White takes the photo and puts it directly onto the wall behind him. It sticks to the wall. And then he takes it off of the wall and sticks it to another wall.

“Damage-free, clean removal” said White.

After years of prototyping, the company’s dry adhesive products are on the market, designed to replace thumbtacks, push pins hanging picture frames, many household adhesives—especially those materials that can injure children, White said.

“We can turn your whole house into a refrigerator for putting up pictures,” said White, referring to the photo that he had just printed out.

Dry adhesives are a group of polymer-based nanofiber products that stick to surfaces, but are not sticky to the hand, and can be removed and reused without further application of the adhesive.

Akron Ascent Innovations has developed dry adhesive applications designed for the household that the company calls “pinless parenting.”

The inspiration for pinless parenting came from a grandmother—in this case, the grandmother of White’s recently-born child.

As a parent, said White, “the first thing you are taught is to childproof your house.”

At the same time, push pins and thumbtacks pushed into cork boards are a common feature of any house with children.

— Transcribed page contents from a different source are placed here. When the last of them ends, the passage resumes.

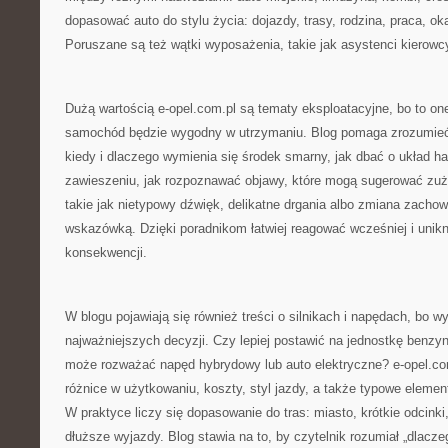
dopasować auto do stylu życia: dojazdy, trasy, rodzina, praca, ok
Poruszane są też wątki wyposażenia, takie jak asystenci kierowc
Dużą wartością e-opel.com.pl są tematy eksploatacyjne, bo to on
samochód będzie wygodny w utrzymaniu. Blog pomaga zrozumieć 
kiedy i dlaczego wymienia się środek smarny, jak dbać o układ h
zawieszeniu, jak rozpoznawać objawy, które mogą sugerować zuży
takie jak nietypowy dźwięk, delikatne drgania albo zmiana zachow
wskazówką. Dzięki poradnikom łatwiej reagować wcześniej i uni
konsekwencji.
W blogu pojawiają się również treści o silnikach i napędach, bo wy
najważniejszych decyzji. Czy lepiej postawić na jednostkę benzyn
może rozważać napęd hybrydowy lub auto elektryczne? e-opel.c
różnice w użytkowaniu, koszty, styl jazdy, a także typowe element
W praktyce liczy się dopasowanie do tras: miasto, krótkie odcinki
dłuższe wyjazdy. Blog stawia na to, by czytelnik rozumiał „dlaczeg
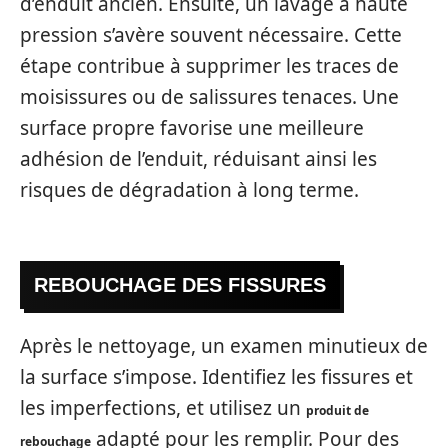
d’enduit ancien. Ensuite, un lavage à haute
pression s’avère souvent nécessaire. Cette
étape contribue à supprimer les traces de
moisissures ou de salissures tenaces. Une
surface propre favorise une meilleure
adhésion de l’enduit, réduisant ainsi les
risques de dégradation à long terme.
REBOUCHAGE DES FISSURES
Après le nettoyage, un examen minutieux de
la surface s’impose. Identifiez les fissures et
les imperfections, et utilisez un
produit de
adapté pour les remplir. Pour des
rebouchage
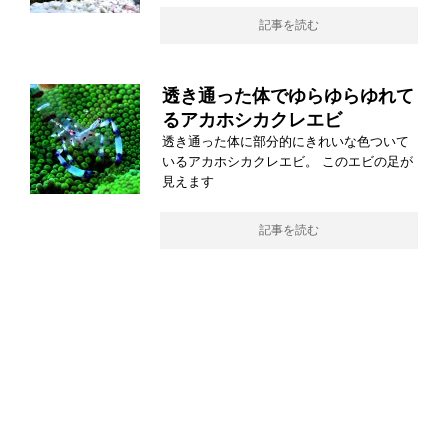
記事を読む
透き通った体でゆらゆらゆれて
るアカホシカクレエビ
透き通った体に部分的にきれいな色ついて
いるアカホシカクレエビ。 このエビの足が
見えます
記事を読む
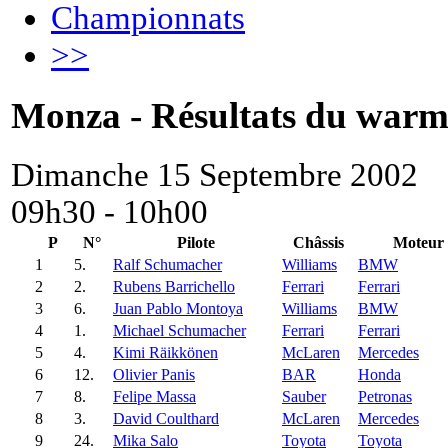
Championnats
>>
Monza - Résultats du war
Dimanche 15 Septembre 2002
09h30 - 10h00
P
N°
Pilote
Châssis
Moteur
1
5.
Ralf Schumacher
Williams
BMW
2
2.
Rubens Barrichello
Ferrari
Ferrari
3
6.
Juan Pablo Montoya
Williams
BMW
4
1.
Michael Schumacher
Ferrari
Ferrari
5
4.
Kimi Räikkönen
McLaren
Mercedes
6
12.
Olivier Panis
BAR
Honda
7
8.
Felipe Massa
Sauber
Petronas
8
3.
David Coulthard
McLaren
Mercedes
9
24.
Mika Salo
Toyota
Toyota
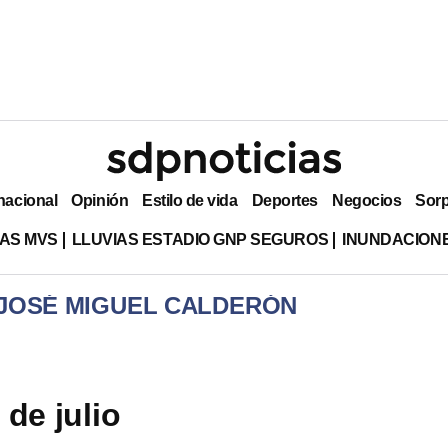
nacional
Opinión
Estilo de vida
Deportes
Negocios
Sor
AS MVS
LLUVIAS ESTADIO GNP SEGUROS
INUNDACION
 JOSÉ MIGUEL CALDERÓN
 de julio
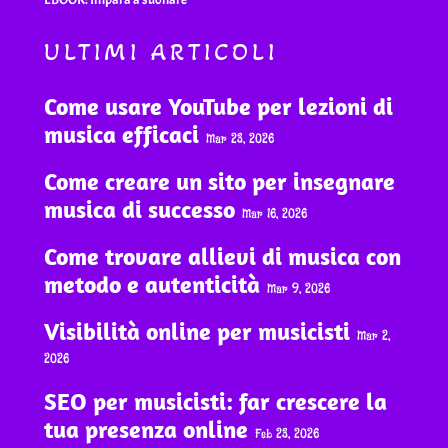
ULTIMI ARTICOLI
Come usare YouTube per lezioni di
musica efficaci
Mar 23, 2026
Come creare un sito per insegnare
musica di successo
Mar 16, 2026
Come trovare allievi di musica con
metodo e autenticità
Mar 9, 2026
Visibilità online per musicisti
Mar 2,
2026
SEO per musicisti: far crescere la
tua presenza online
Feb 23, 2026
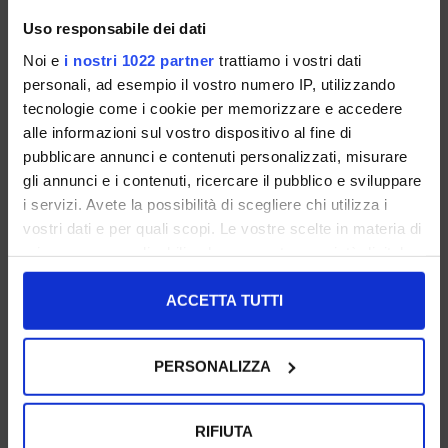
Uso responsabile dei dati
Noi e
i nostri 1022 partner
trattiamo i vostri dati
personali, ad esempio il vostro numero IP, utilizzando
tecnologie come i cookie per memorizzare e accedere
36 37 38
36 37 39
alle informazioni sul vostro dispositivo al fine di
€ 89.00
€ 99.00
pubblicare annunci e contenuti personalizzati, misurare
gli annunci e i contenuti, ricercare il pubblico e sviluppare
UNSERE BESTSELLER
UNSERE BESTSELLER
i servizi. Avete la possibilità di scegliere chi utilizza i
vostri dati e per quali scopi. Le vostre scelte in materia di
privacy sono applicabili solo su questa proprietà digitale
in cui avete effettuato le vostre scelte. È possibile
modificare o revocare il proprio consenso in qualsiasi
ACCETTA TUTTI
momento dalla Dichiarazione sui cookie o facendo clic
sull'icona di attivazione della privacy.
PERSONALIZZA
Con il tuo consenso, vorremmo anche:
raccogliere informazioni sulla tua posizione
RIFIUTA
geografica, con un'approssimazione di qualche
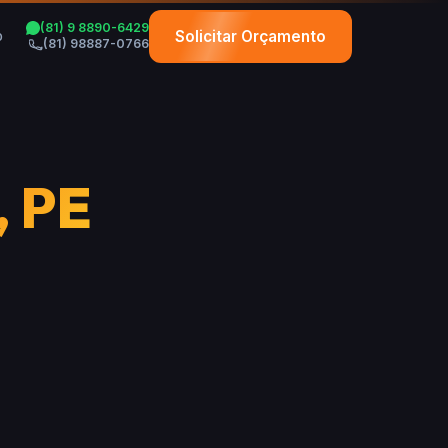
(81) 9 8890-6429
Solicitar Orçamento
o
(81) 98887-0766
, PE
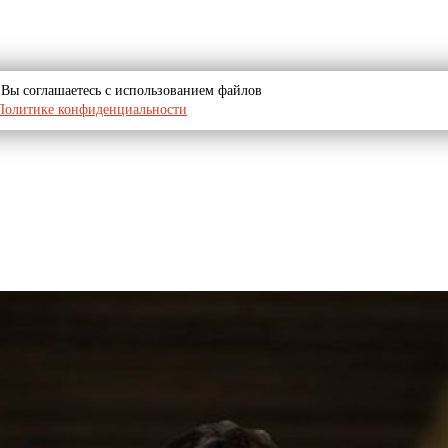
u, Вы соглашаетесь с использованием файлов
Политике конфиденциальности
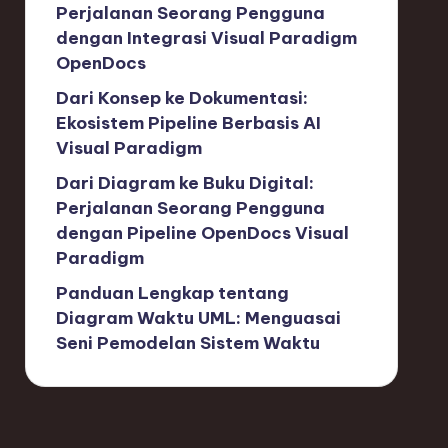
Perjalanan Seorang Pengguna
dengan Integrasi Visual Paradigm
OpenDocs
Dari Konsep ke Dokumentasi:
Ekosistem Pipeline Berbasis AI
Visual Paradigm
Dari Diagram ke Buku Digital:
Perjalanan Seorang Pengguna
dengan Pipeline OpenDocs Visual
Paradigm
Panduan Lengkap tentang
Diagram Waktu UML: Menguasai
Seni Pemodelan Sistem Waktu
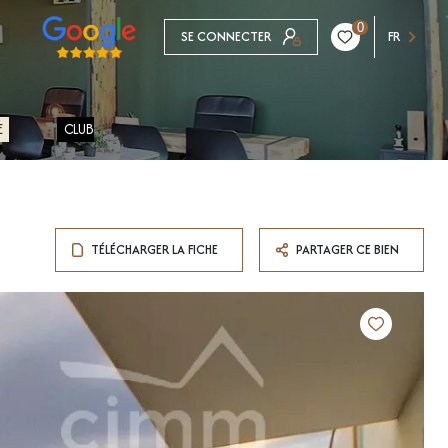
0
SE CONNECTER
FR
E
CLUB
TÉLÉCHARGER LA FICHE
PARTAGER CE BIEN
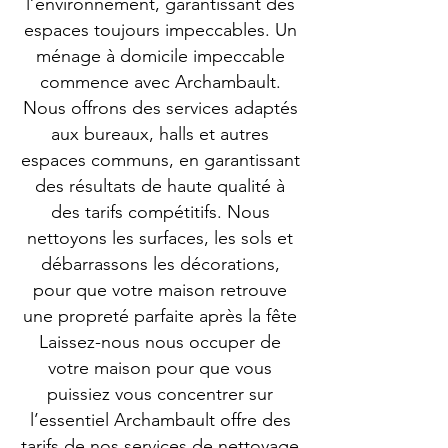
l’environnement, garantissant des
espaces toujours impeccables. Un
ménage à domicile impeccable
commence avec Archambault.
Nous offrons des services adaptés
aux bureaux, halls et autres
espaces communs, en garantissant
des résultats de haute qualité à
des tarifs compétitifs. Nous
nettoyons les surfaces, les sols et
débarrassons les décorations,
pour que votre maison retrouve
une propreté parfaite après la fête
Laissez-nous nous occuper de
votre maison pour que vous
puissiez vous concentrer sur
l’essentiel Archambault offre des
tarifs de nos services de nettoyage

If Akron Ascent could make products that took these potentially dangerous products out of even the possibility that a child could come into contact with them, that would be a good thing. Hence, turning the whole house into a refrigerator.

Other children’s products are in the works, said White, including printing high contrast images that are suspended eight inches from a child’s face to help with vision control.

Also in the works is a double-sided bulletin board/white board that will stick to a wall and allow other dry adhesive prints attach to it.

But maybe the most impressive, if not transformative, product is the blank, self-stick printer paper that grandparents can use to move their grandchildren’s pictures around the house.